Sunday, July 23, 2006

Strange Defeat, by Marc Bloch

Strange Defeat: A Statement of Evidence Written in 1940, by Marc Bloch

Marc Bloch was an officer in the French army during both world wars, joined the Resistance after the German Blitzkrieg, and was executed by the Nazis in 1944. This short tome details his opinions about why the French were so unprepared for the war. His reasons are different from the classical ones; it wasn’t that they were overconfident in the Maginot Line but instead that the High Command was simply too stodgy and unimaginative to adapt to the obvious modernizations of warfare.
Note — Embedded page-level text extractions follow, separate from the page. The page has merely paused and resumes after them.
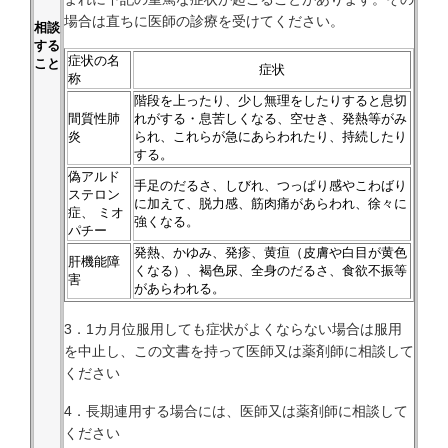
場合は直ちに医師の診療を受けてください。
相談
する
症状の名
こと
症状
称
階段を上ったり、少し無理をしたりすると息切
間質性肺
れがする・息苦しくなる、空せき、発熱等がみ
炎
られ、これらが急にあらわれたり、持続したり
する。
偽アルド
手足のだるさ、しびれ、つっぱり感やこわばり
ステロン
に加えて、脱力感、筋肉痛があらわれ、徐々に
症、 ミオ
強くなる。
パチー
発熱、かゆみ、発疹、黄疸（皮膚や白目が黄色
肝機能障
くなる）、褐色尿、全身のだるさ、食欲不振等
害
があらわれる。
3．1カ月位服用しても症状がよくならない場合は服用
を中止し、この文書を持って医師又は薬剤師に相談して
ください
4．長期連用する場合には、医師又は薬剤師に相談して
ください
I’ve been told this is one of the classic historical texts of WWI, but I had a very difficult time finishing this. Bloch is clearly passionate about his beliefs and his patriotism is both obvious and admirable. However, this struck me as a ten page essay crammed into almost 200 pages. He makes his point about the incompetence of the military command quickly and then spends the rest of the book giving fact after fact after fact for illustration. I don’t disagree with his reasoning, but he had me at hello and plodding through the rest of the book was a chore.
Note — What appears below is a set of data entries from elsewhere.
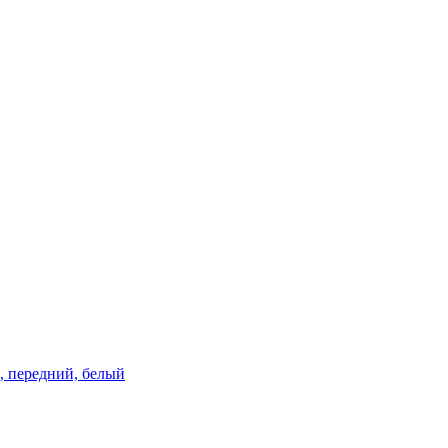
м, передний, белый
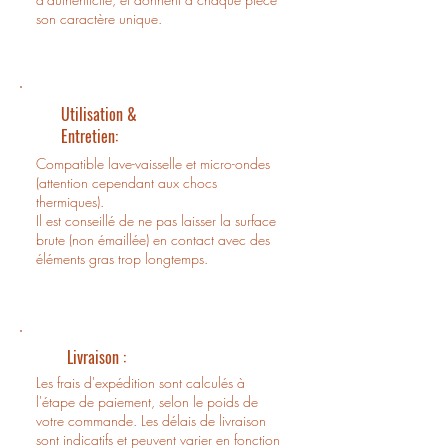
son caractère unique.
Utilisation &
Entretien:
Compatible lave-vaisselle et micro-ondes
(attention cependant aux chocs
thermiques).
Il est conseillé de ne pas laisser la surface
brute (non émaillée) en contact avec des
éléments gras trop longtemps.
Livraison :
Les frais d'expédition sont calculés à
l'étape de paiement, selon le poids de
votre commande. Les délais de livraison
sont indicatifs et peuvent varier en fonction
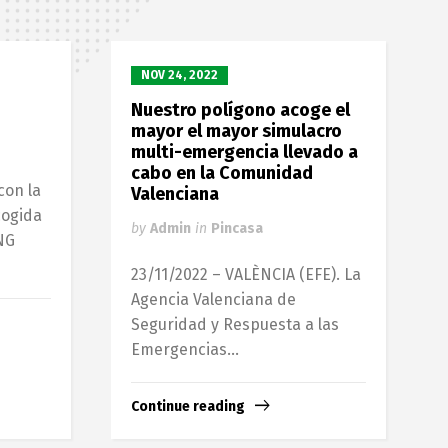
NOV 24, 2022
Nuestro polígono acoge el
mayor el mayor simulacro
multi-emergencia llevado a
cabo en la Comunidad
con la
Valenciana
cogida
by
Admin
in
Pincasa
NG
23/11/2022 – VALÈNCIA (EFE). La
Agencia Valenciana de
Seguridad y Respuesta a las
Emergencias...
Continue reading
One interesting point that he did make towards the end was that while the High Command should shoulder most of the blame for the French collapse, the trade unions are not without fault, either. He states that unions naturally want to do “as little as possible, for the shortest time possible, in return for as much money as possible. ... However legitimate that point of view may be at other times, it is cruelly out of place then the very existence of one’s country is at stake.” As I have a low opinion of unions and believe that with our modern laws they are largely unnecessary in this country, I found this passage both accurate and amusing.

First Sentence:
Will these pages ever be published?—I cannot tell.